RECORDS FOR THE TASK ->
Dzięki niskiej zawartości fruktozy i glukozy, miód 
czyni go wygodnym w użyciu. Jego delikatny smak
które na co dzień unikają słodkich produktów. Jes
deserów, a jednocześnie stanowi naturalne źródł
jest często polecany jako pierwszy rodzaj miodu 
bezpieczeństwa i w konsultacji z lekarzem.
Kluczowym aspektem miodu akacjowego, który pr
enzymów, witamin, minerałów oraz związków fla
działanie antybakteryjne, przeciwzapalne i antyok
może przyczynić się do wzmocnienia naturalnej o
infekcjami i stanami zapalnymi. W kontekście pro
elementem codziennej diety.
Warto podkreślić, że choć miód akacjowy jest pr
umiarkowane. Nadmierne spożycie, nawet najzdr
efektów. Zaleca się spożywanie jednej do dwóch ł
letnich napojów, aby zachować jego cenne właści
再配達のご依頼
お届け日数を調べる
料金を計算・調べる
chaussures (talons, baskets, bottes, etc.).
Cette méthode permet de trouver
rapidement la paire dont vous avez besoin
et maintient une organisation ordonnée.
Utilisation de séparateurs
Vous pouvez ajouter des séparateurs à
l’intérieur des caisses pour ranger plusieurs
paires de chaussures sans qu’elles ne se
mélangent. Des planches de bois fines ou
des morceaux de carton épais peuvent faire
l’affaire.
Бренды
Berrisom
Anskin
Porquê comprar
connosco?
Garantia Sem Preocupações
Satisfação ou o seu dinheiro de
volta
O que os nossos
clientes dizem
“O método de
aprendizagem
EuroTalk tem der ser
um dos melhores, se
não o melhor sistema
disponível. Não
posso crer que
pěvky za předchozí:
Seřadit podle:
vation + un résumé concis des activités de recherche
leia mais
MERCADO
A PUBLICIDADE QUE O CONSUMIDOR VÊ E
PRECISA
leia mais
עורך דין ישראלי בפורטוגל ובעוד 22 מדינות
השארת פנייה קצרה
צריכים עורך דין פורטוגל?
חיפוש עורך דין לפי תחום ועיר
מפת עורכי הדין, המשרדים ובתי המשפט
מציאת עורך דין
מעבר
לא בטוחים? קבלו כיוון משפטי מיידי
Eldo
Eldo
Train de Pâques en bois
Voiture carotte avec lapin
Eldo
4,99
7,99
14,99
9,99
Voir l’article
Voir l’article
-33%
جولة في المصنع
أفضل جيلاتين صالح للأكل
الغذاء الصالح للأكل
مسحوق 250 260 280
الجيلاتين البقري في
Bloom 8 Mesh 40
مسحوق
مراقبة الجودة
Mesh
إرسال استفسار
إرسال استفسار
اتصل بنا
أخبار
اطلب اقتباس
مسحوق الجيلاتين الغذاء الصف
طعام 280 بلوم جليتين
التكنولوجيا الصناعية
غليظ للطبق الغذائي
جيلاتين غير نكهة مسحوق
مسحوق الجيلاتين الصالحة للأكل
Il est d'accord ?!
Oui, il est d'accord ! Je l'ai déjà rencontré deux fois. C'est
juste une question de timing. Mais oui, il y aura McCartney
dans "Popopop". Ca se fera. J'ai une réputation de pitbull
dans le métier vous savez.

BRIEF ->
Go through the entries above and report every line in which the word "séparateurs" appears.

ANSWER TO THE EXERCISE ->
Utilisation de séparateurs
Vous pouvez ajouter des séparateurs à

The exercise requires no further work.